November 16, 2009
- Volume 87, Number 46
- p. 47
Two research teams recently reported new ways to modify the properties of the copper-based electron-transfer protein azurin: replacing residues to change the oxidation-reduction (redox) potential in a controllable way, and modifying the copper center to enhance reactivity. The approaches might make it easier to adapt azurin and similar proteins for applications in artificial photosynthesis or in fuel cells for motor vehicles.
Redox processes power various biological and chemical phenomena ranging from photosynthesis and respiration to industrial catalysis and fuel cells. In nature, such processes are mediated by redox-active proteins such as azurin, a member of the cupredoxin family.
Just as a variety of batteries are needed to power different electronic devices, proteins with varied redox potentials are needed to drive different biological processes. Scientists would like to modify such proteins in a controlled way to exploit them in redox processes. But engineering redox proteins hasn’t been easy because a detailed understanding of how specific amino acid changes affect redox potentials and other protein properties has been elusive.
Redox potentials of copper complexes have previously been modified by changing solvents or pH. But changing solvents would be impractical for applications like fuel cells, and solvent and pH changes can cause undesired effects on the nonredox properties of proteins, such as their stability and how efficiently they transfer electrons.
Now, metalloprotein design and engineering specialist Yi Lu of the University of Illinois, Urbana-Champaign, and coworkers report having succeeded at tweaking the potential of azurin in a predictable manner and over a wide range without solvent or pH changes (Nature 2009, 462, 113). They did this by modifying amino acids so as to change hydrophobic and hydrogen-bonding interactions just outside the protein’s active site. The research team was able to tune the potential of azurin over a 700-mV range in water, surpassing both the lowest and highest potentials ever reported for any natural or engineered cupredoxin protein.

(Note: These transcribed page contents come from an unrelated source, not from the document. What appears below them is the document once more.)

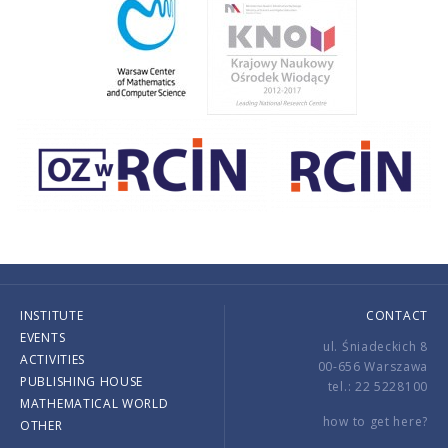
INSTITUTE
CONTACT
EVENTS
ul. Śniadeckich 8
ACTIVITIES
00-656 Warszawa
PUBLISHING HOUSE
tel.: 22 5228100
MATHEMATICAL WORLD
how to get here?
OTHER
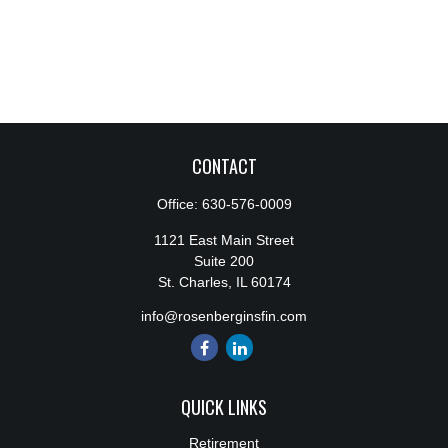
CONTACT
Office:
630-576-0009
1121 East Main Street
Suite 200
St. Charles,
IL
60174
info@rosenberginsfin.com
QUICK LINKS
Retirement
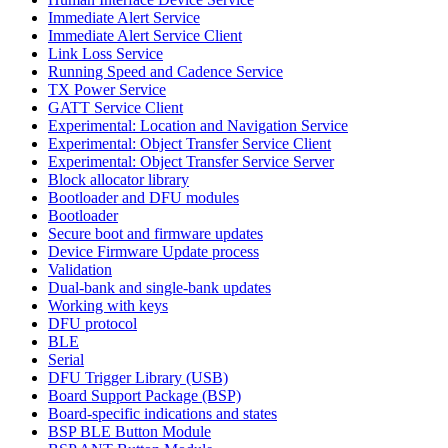
Immediate Alert Service
Immediate Alert Service Client
Link Loss Service
Running Speed and Cadence Service
TX Power Service
GATT Service Client
Experimental: Location and Navigation Service
Experimental: Object Transfer Service Client
Experimental: Object Transfer Service Server
Block allocator library
Bootloader and DFU modules
Bootloader
Secure boot and firmware updates
Device Firmware Update process
Validation
Dual-bank and single-bank updates
Working with keys
DFU protocol
BLE
Serial
DFU Trigger Library (USB)
Board Support Package (BSP)
Board-specific indications and states
BSP BLE Button Module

The researchers found that increasing the hydrophobicity of amino acid residues near the active site increases the redox potential, and changing hydrogen-bond interactions among residues either decreases or increases it. A key finding of the study is that the changes in redox potential resulting from such residue modifications are additive, which has been hypothesized but never before demonstrated.
The work advances a fundamental understanding of noncovalent interactions in redox proteins and could also lead to proteins with tailored redox potentials for various applications. It has previously been difficult, if not impossible, to vary the potentials of redox proteins in water without varying other electron-transfer properties in unwanted ways, Lu notes.

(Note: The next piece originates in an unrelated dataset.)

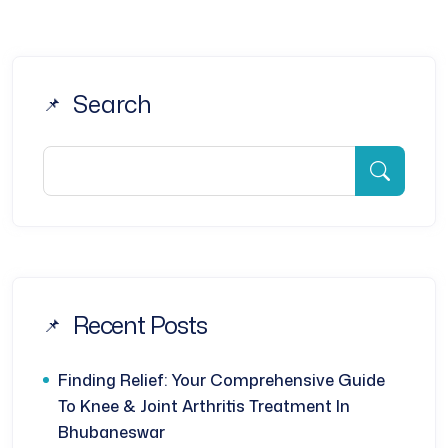
Search
Recent Posts
Finding Relief: Your Comprehensive Guide
To Knee & Joint Arthritis Treatment In
Bhubaneswar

The new azurin variants “will find a wide range of applications as redox agents and electron-transfer reagents in water, where the reduction potential can be changed while keeping surface interactions with redox partners and electron-transfer pathways the same,” Lu says. He and his coworkers hope to show that the approach is applicable to other redox proteins as well.
“Although people have been using engineered azurins for many years to understand how the protein environment influences the reduction potential of copper centers, controlled tuning over a wide range has not been achieved,” comments metalloprotein structure and function authority Amy C. Rosenzweig of Northwestern University. Mutating proteins is not novel, but Lu and coworkers “combined mutations in a very smart way,” she says, “and it is pretty amazing that the effects of different mutations are additive. This work really teaches us something about how proteins tune redox potential and will impact future protein design work.”
“That a 700-mV range can be achieved with substitutions at only three sites is remarkable and opens the possibility of adapting azurin as an electron donor to new enzyme systems,” says Michael Murphy, a researcher at the University of British Columbia whose work focuses on metal-based enzymes.
The study “has provided a quantitative scale that will be very helpful to those of us in the field,” adds electron-transfer expert Harry B. Gray of California Institute of Technology.
Indeed, Gray and coworkers have been engineering azurin in a completely different way. In an independent study, they report synthesizing an azurin with a new class of copper center (Nat. Chem., DOI: 10.1038/nchem.412).
In natural proteins, mononuclear copper centers are classified as type 1 or 2 by differences in spectroscopic properties, structure, and function. Gray’s group has now created modified bacterial azurins that are “type zero”—so called because they are fundamentally different from either previously known type. The modified proteins have enhanced electron-transfer reactivities relative to the type-2 azurin on which they’re based.
By making simple changes in the coordination sphere of azurin copper centers, Gray and coworkers created “something unique that does not fit the long-standing classification scheme,” Rosenzweig says. “Type zero may find uses in catalytic applications, and it may even exist in biology”—a suspicion that has yet to be confirmed.
Overall, the results from both Lu’s and Gray’s studies “are encouraging for the future of metalloprotein design,” Rosenzweig says.